HHuman mobility in the context of environmental and climate change

“Population mobility [in the context of environmental change] is probably best viewed as being arranged along a continuum ranging from totally voluntary migration […] to totally forced migration” (Hugo, 1996:107).

Please note that the following definitions, like most migration-related definitions, are not universally accepted but working definitions:

─ Environmental migrant

“Environmental migrants are persons or groups of persons who, predominantly for reasons of sudden or progressive change in the environment that adversely affects their lives or living conditions, are obliged to leave their habitual homes, or choose to do so, either temporarily or permanently, and who move either within their country or abroad” (IOM, 2011:33).

─ Environmentally displaced person

“Persons who are displaced within their country of habitual residence or who have crossed an international border and for whom environmental degradation, deterioration or destruction is a major cause of their displacement, although not necessarily the sole one.
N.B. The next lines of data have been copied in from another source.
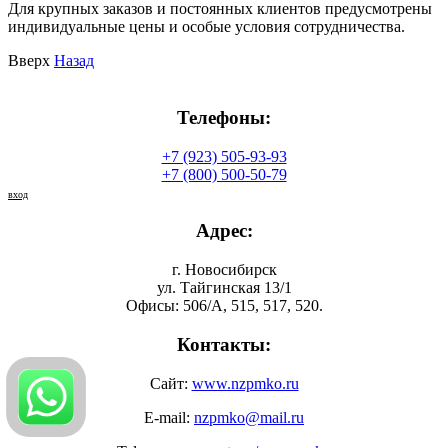
Для крупных заказов и постоянных клиентов предусмотрены
индивидуальные цены и особые условия сотрудничества.
Вверх
Назад
Телефоны:
+7 (923) 505-93-93
+7 (800) 500-50-79
вход
Адрес:
г. Новосибирск
ул. Тайгинская 13/1
Офисы: 506/А, 515, 517, 520.
Контакты:
Сайт:
www.nzpmko.ru
E-mail:
nzpmko@mail.ru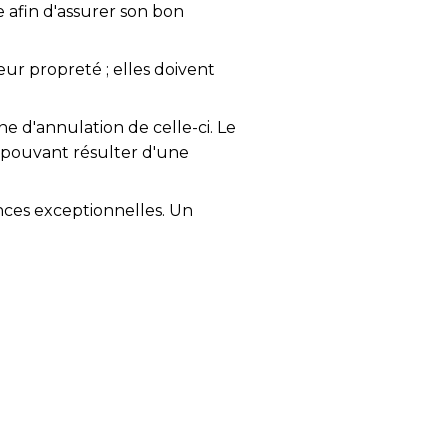
e afin d'assurer son bon
eur propreté ; elles doivent
ne d'annulation de celle-ci. Le
 pouvant résulter d'une
nces exceptionnelles. Un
This term is used as a less controversial alternative to environmental refugee or climate refugee [in the case of those displaced across an international border] that have no legal basis or raison d’être in international law, to refer to a category of environmental migrants whose movement is of a clearly forced nature” (IOM, 2011:34). See internally displaced persons and refugee.

─ Migration influenced by environmental change

“Where environmental change can be identified as affecting the drivers of migration, and thus is a factor in the decision to migrate” (Foresight, 2011:34).

MMigration

“The movement of a person or a group of persons, either across an international border, or within a State. It is a population movement, encompassing any kind of movement of people, whatever its length, composition and causes; it includes migration of refugees, displaced persons, economic migrants, and persons moving for other purposes, including family reunification” (IOM, 2011:62–63). See also adaptation, and IOM (2011) for more migration-related terms.

─ Internal migration

“A movement of people from one area of a country to another area of the same country for the purpose or with the effect of establishing a new residence. This type of migration may be temporary or permanent. Internal migrants move but remain within their country of origin ([such as in] rural to urban migration)” (IOM, 2011:51).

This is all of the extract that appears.